+++ Records shown +++

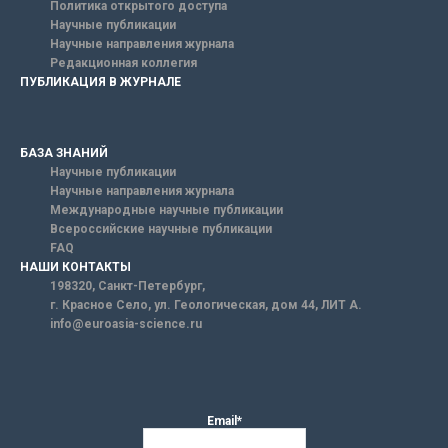
Политика открытого доступа
Научные публикации
Научные направления журнала
Редакционная коллегия
ПУБЛИКАЦИЯ В ЖУРНАЛЕ
БАЗА ЗНАНИЙ
Научные публикации
Научные направления журнала
Международные научные публикации
Всероссийские научные публикации
FAQ
НАШИ КОНТАКТЫ
198320, Санкт-Петербург,
г. Красное Село, ул. Геологическая, дом 44, ЛИТ А.
info@euroasia-science.ru
Email*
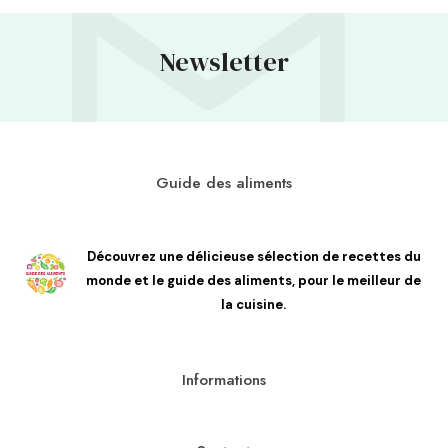
Newsletter
Guide des aliments
Découvrez une délicieuse sélection de recettes du
monde et le guide des aliments, pour le meilleur de
la cuisine.
Informations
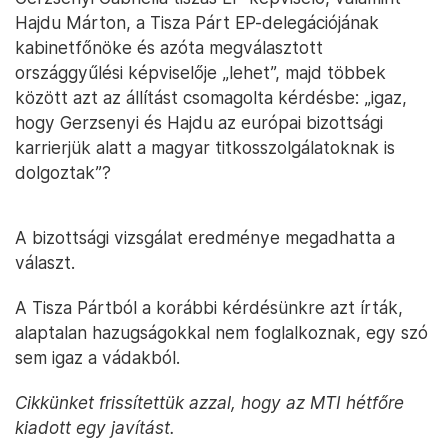
Hajdu Márton, a Tisza Párt EP-delegációjának
kabinetfőnöke és azóta megválasztott
országgyűlési képviselője „lehet”, majd többek
között azt az állítást csomagolta kérdésbe: „igaz,
hogy Gerzsenyi és Hajdu az európai bizottsági
karrierjük alatt a magyar titkosszolgálatoknak is
dolgoztak”?
A bizottsági vizsgálat eredménye megadhatta a
választ.
A Tisza Pártból a korábbi kérdésünkre azt írták,
alaptalan hazugságokkal nem foglalkoznak, egy szó
sem igaz a vádakból.
Cikkünket frissítettük azzal, hogy az MTI hétfőre
kiadott egy javítást.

+++

### Task goal
The answer must consist of every line in the records above that contains the word "igaz".

### Answer box
között azt az állítást csomagolta kérdésbe: „igaz,
sem igaz a vádakból.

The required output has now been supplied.